The US Department of Justice (USDOJ) announced a historic nationwide enforcement action against healthcare fraud. This unprecedented initiative involves 345 charged defendants in 51 federal districts, including more than 100 doctors, nurses, and other licensed medical professionals.
The defendants are accused of submitting more than US$6 billion in false and fraudulent claims to federal health care programs and private insurers in the US – including more than US$4.5 billion connected to telemedicine, more than US$845 million related to addiction recovery facilities, and more than US$806 million related to other healthcare fraud and illegal opioid distribution schemes across the country.
The enforcement actions were coordinated by the Criminal Division, Fraud Section’s Healthcare Fraud Unit, in conjunction with its Health Care Fraud and Regional Appalachian Prescription Opioid Program (ARPO) to Combat Health Fraud and Opioid Prescription (ARPO) Strike Force and its core partners: 43 Offices of the US Attorney General, HHS-OIG, FBI, and DEA.
The irregularities identified in this historic enforcement fall into three broad categories:
- Telemedicine fraud.
- Fraud that is associated with substance abuse facilities.
- Cases involving the illegal prescription and/or distribution of opioids and cases involving traditional healthcare fraud schemes.
1. CASES OF TELEMEDICINE FRAUD
The largest amount of alleged fraud loss – US$ 4.5 billion in allegedly false and fraudulent claims made by 86 defendants in 19 judicial districts – are related to schemes involving telemedicine: the use of telecommunications technology to provide healthcare services remotely.
According to court filings, certain defendant telemedicine executives allegedly paid doctors and nurses to order unnecessary durable medical equipment, genetic and other diagnostic tests, and pain medications, either without any patient interaction or with only a brief phone conversation with patients who they had never met or had seen. Durable medical equipment companies, genetic testing laboratories, and pharmacies then purchased these orders in exchange for illegal bribes or kickbacks and submitted false and fraudulent claims to Medicare and other government insurers.
2. CASES OF FRAUD IN SUBSTANCE ABUSE FACILITIES
Fraud cases associated with addiction recovery facilities include charges against more than a dozen criminal defendants in connection with more than US$845 million false and fraudulent requests for tests and treatments for vulnerable patients seeking treatment for drug and/or alcohol addiction. , burdening federal health programs and private insurance companies.
Defendants include doctors, owners, and operators of substance abuse treatment facilities, as well as patient recruiters (referred to in the industry as “body brokers”).
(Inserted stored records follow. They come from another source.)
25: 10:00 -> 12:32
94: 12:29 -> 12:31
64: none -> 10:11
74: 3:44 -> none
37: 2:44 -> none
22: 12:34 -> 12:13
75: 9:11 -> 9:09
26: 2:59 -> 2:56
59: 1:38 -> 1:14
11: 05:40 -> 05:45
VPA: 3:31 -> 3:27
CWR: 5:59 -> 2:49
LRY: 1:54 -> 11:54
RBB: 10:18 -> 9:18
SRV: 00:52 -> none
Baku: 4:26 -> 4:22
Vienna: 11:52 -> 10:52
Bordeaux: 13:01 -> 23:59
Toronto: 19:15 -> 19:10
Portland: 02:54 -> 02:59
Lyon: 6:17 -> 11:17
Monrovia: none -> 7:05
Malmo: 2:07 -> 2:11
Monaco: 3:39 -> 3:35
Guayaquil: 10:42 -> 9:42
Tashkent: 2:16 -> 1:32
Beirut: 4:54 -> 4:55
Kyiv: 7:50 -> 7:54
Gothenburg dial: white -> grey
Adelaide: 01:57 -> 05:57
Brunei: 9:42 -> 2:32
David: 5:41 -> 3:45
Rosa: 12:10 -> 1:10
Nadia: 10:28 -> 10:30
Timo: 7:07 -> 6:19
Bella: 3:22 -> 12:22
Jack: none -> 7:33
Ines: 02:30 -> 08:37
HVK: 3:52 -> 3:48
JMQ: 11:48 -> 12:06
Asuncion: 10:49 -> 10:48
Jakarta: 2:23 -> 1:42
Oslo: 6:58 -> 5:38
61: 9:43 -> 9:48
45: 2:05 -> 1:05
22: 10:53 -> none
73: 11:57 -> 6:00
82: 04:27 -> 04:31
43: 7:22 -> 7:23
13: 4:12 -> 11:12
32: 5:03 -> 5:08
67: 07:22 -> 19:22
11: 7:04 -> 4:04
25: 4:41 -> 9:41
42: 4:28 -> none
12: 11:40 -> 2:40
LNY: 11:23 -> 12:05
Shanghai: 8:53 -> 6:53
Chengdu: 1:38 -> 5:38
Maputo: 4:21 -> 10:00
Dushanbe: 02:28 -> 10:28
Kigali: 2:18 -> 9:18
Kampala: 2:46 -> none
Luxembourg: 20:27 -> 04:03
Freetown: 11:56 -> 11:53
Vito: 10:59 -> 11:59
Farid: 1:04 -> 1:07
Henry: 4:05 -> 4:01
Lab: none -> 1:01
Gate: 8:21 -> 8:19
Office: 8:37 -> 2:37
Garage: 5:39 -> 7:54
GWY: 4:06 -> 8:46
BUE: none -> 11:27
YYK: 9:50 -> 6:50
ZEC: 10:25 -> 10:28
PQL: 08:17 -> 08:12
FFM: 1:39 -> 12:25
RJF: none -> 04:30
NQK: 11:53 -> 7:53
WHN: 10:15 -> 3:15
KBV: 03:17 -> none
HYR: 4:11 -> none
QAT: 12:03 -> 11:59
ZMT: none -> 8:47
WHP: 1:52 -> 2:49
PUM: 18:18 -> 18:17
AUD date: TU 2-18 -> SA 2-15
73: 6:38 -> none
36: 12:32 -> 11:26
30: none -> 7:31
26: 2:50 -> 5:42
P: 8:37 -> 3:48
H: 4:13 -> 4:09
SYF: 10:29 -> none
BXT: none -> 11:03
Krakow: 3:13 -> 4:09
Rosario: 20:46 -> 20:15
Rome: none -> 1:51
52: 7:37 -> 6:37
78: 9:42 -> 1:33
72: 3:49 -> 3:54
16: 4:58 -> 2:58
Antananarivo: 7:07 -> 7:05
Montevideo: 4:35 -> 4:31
These individuals are alleged to have participated in schemes involving the payment of illegal kickbacks and bribes to refer dozens of patients to substance abuse facilities.
Those patients were subjected to medically unnecessary drug tests - often billing thousands of dollars for a single test - and therapy sessions that were often not provided. These practices resulted in millions of dollars in false and fraudulent claims submitted to private insurers.
Medical professionals also allegedly prescribed clinically unnecessary controlled substances and other medications for these patients, sometimes to induce them to remain at these facilities.
Patients were often discharged and admitted to other treatment facilities or referred to other laboratories and clinics in exchange for more kickbacks.
3. CASES INVOLVING THE ILLEGAL PRESCRIPTION AND/OR DISTRIBUTION OF OPIOIDS AND CASES INVOLVING TRADITIONAL HEALTHCARE FRAUD SCHEMES
These cases involving the illegal prescription and/or distribution of opioids or that fall into more traditional categories of healthcare fraud include charges and guilty pleas involving more than 240 defendants who allegedly participated in schemes to submit more than US$800 million in false and fraudulent claims to Medicare, Medicaid, TRICARE (all US federal healthcare programs), and private insurance companies for treatments that were medically unnecessary and often never provided.
According to court documents, in many cases, patient recruiters, beneficiaries and other co-conspirators were allegedly paid cash bribes in return for supplying beneficiary information to providers, so that the providers could then submit fraudulent bills to Medicare. Also included are charges against medical professionals and others involved in the distribution of more than 30 million doses of opioids and other prescription narcotics.